* WORK REQUIRED *
For each line in the data below that holds "Booking", return a copy.
#####
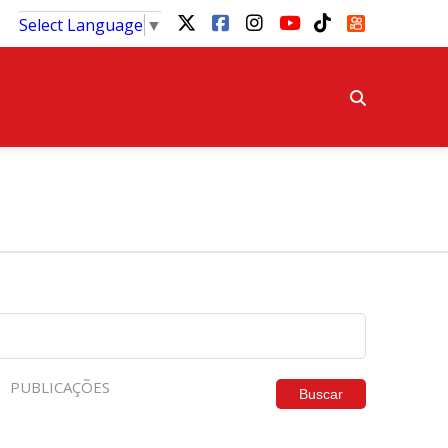
Select Language
▼
PUBLICAÇÕES
Buscar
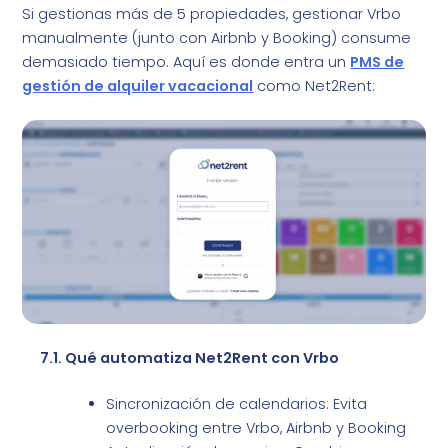
Si gestionas más de 5 propiedades, gestionar Vrbo
manualmente (junto con Airbnb y Booking) consume
demasiado tiempo. Aquí es donde entra un
PMS de
gestión de alquiler vacacional
como Net2Rent:
7.1. Qué automatiza Net2Rent con Vrbo
Sincronización de calendarios: Evita
overbooking entre Vrbo, Airbnb y Booking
#####
* YOUR SOLUTION *
manualmente (junto con Airbnb y Booking) consume
overbooking entre Vrbo, Airbnb y Booking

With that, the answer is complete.